Action item: Ignore the pictures in the data below and set down exactly the lines from its first line through the line containing "46017201@edu.gva.es".

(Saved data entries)
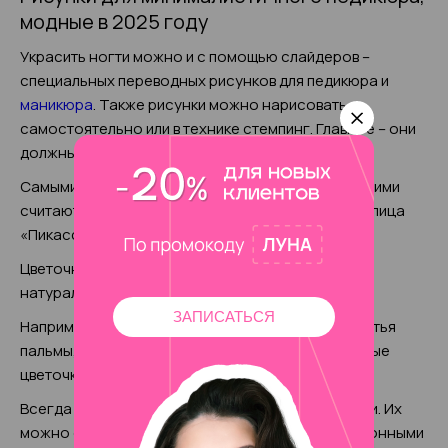
модные в 2025 году
Украсить ногти можно и с помощью слайдеров –
специальных переводных рисунков для педикюра и
маникюра
. Также рисунки можно нарисовать
самостоятельно или в технике стемпинг. Главное – они
должны соответствовать стилю.
Самыми востребованными и наиболее подходящими
считаются небольшие цветы, веточки, растения, лица
«Пикассо», буквы.
Цветочная тематика отлично сочетается с
натуральными оттенками.
ЗАПИСАТЬСЯ
Например, на песочном фоне будет уместны листья
пальмы, а на нежно-розовом – небольшие голубые
цветочки.
Всегда актуальный дизайн – небольшие сердечки. Их
можно оформить блестками или оставить однотонными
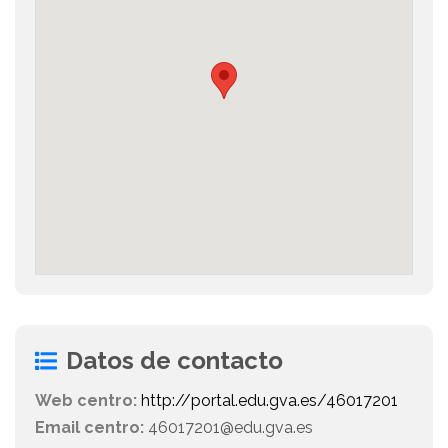
Datos de contacto
Web centro:
http://portal.edu.gva.es/46017201
Email centro:
46017201@edu.gva.es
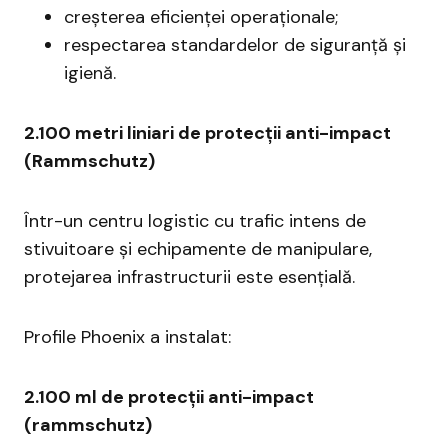
creșterea eficienței operaționale;
respectarea standardelor de siguranță și
igienă.
2.100 metri liniari de protecții anti-impact
(Rammschutz)
Într-un centru logistic cu trafic intens de
stivuitoare și echipamente de manipulare,
protejarea infrastructurii este esențială.
Profile Phoenix a instalat:
2.100 ml de protecții anti-impact
(rammschutz)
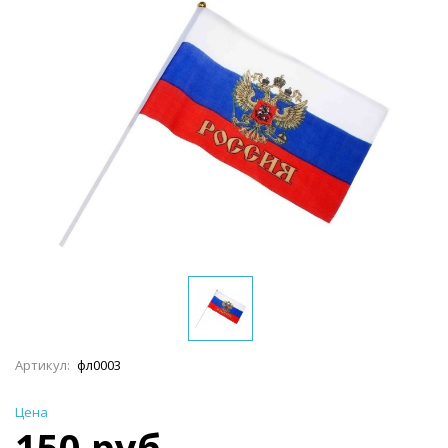
Артикул:
фл0003
Цена
150 руб.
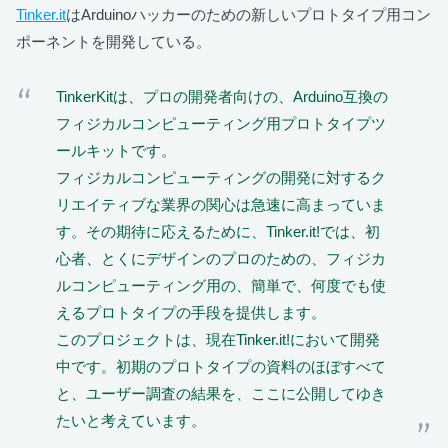
Tinker.it
はArduinoハッカーのための新しいプロトタイプ用コン
ポーネントを開発している。
TinkerKitは、プロの開発者向けの、Arduino互換の
フィジカルコンピューティング用プロトタイプツ
ールキットです。
フィジカルコンピューティングの開発に対するク
リエイティブな業界の関心は急速に高まっていま
す。その期待に応えるために、Tinker.it!では、初
心者、とくにデザインのプロのための、フィジカ
ルコンピューティング用の、簡単で、何度でも使
えるプロトタイプの手段を提供します。
このプロジェクトは、現在Tinker.it!において開発
中です。初期のプロトタイプの資料のほぼすべて
と、ユーザー調査の結果を、ここに公開してゆき
たいと考えています。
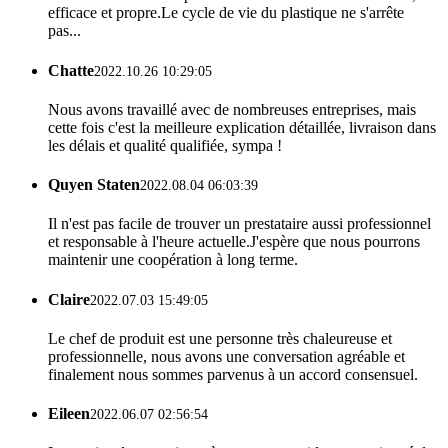
efficace et propre.Le cycle de vie du plastique ne s'arrête
pas...
Chatte
2022.10.26 10:29:05
Nous avons travaillé avec de nombreuses entreprises, mais
cette fois c'est la meilleure explication détaillée, livraison dans
les délais et qualité qualifiée, sympa !
Quyen Staten
2022.08.04 06:03:39
Il n'est pas facile de trouver un prestataire aussi professionnel
et responsable à l'heure actuelle.J'espère que nous pourrons
maintenir une coopération à long terme.
Claire
2022.07.03 15:49:05
Le chef de produit est une personne très chaleureuse et
professionnelle, nous avons une conversation agréable et
finalement nous sommes parvenus à un accord consensuel.
Eileen
2022.06.07 02:56:54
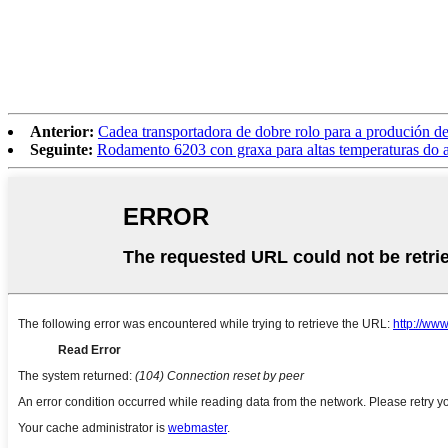
Anterior:
Cadea transportadora de dobre rolo para a produción de
Seguinte:
Rodamento 6203 con graxa para altas temperaturas do a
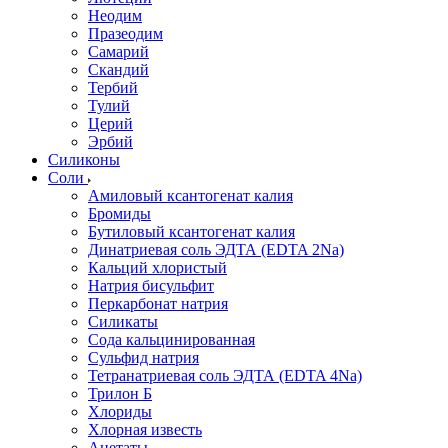
Неодим
Празеодим
Самарий
Скандий
Тербий
Тулий
Церий
Эрбий
Силиконы
Соли
Амиловый ксантогенат калия
Бромиды
Бутиловый ксантогенат калия
Динатриевая соль ЭДТА (EDTA 2Na)
Кальций хлористый
Натрия бисульфит
Перкарбонат натрия
Силикаты
Сода кальцинированная
Сульфид натрия
Тетранатриевая соль ЭДТА (EDTA 4Na)
Трилон Б
Хлориды
Хлорная известь
Ацетаты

Task answer:
модные в 2025 году
Украсить ногти можно и с помощью слайдеров –
специальных переводных рисунков для педикюра и
маникюра
. Также рисунки можно нарисовать
самостоятельно или в технике стемпинг. Главное – они
должны соответствовать стилю.
Самыми востребованными и наиболее подходящими
считаются небольшие цветы, веточки, растения, лица
«Пикассо», буквы.
Цветочная тематика отлично сочетается с
натуральными оттенками.
ЗАПИСАТЬСЯ
Например, на песочном фоне будет уместны листья
пальмы, а на нежно-розовом – небольшие голубые
цветочки.
Всегда актуальный дизайн – небольшие сердечки. Их
можно оформить блестками или оставить однотонными
Datos de contacto
Web centro:
http://portal.edu.gva.es/46017201
Email centro:
46017201@edu.gva.es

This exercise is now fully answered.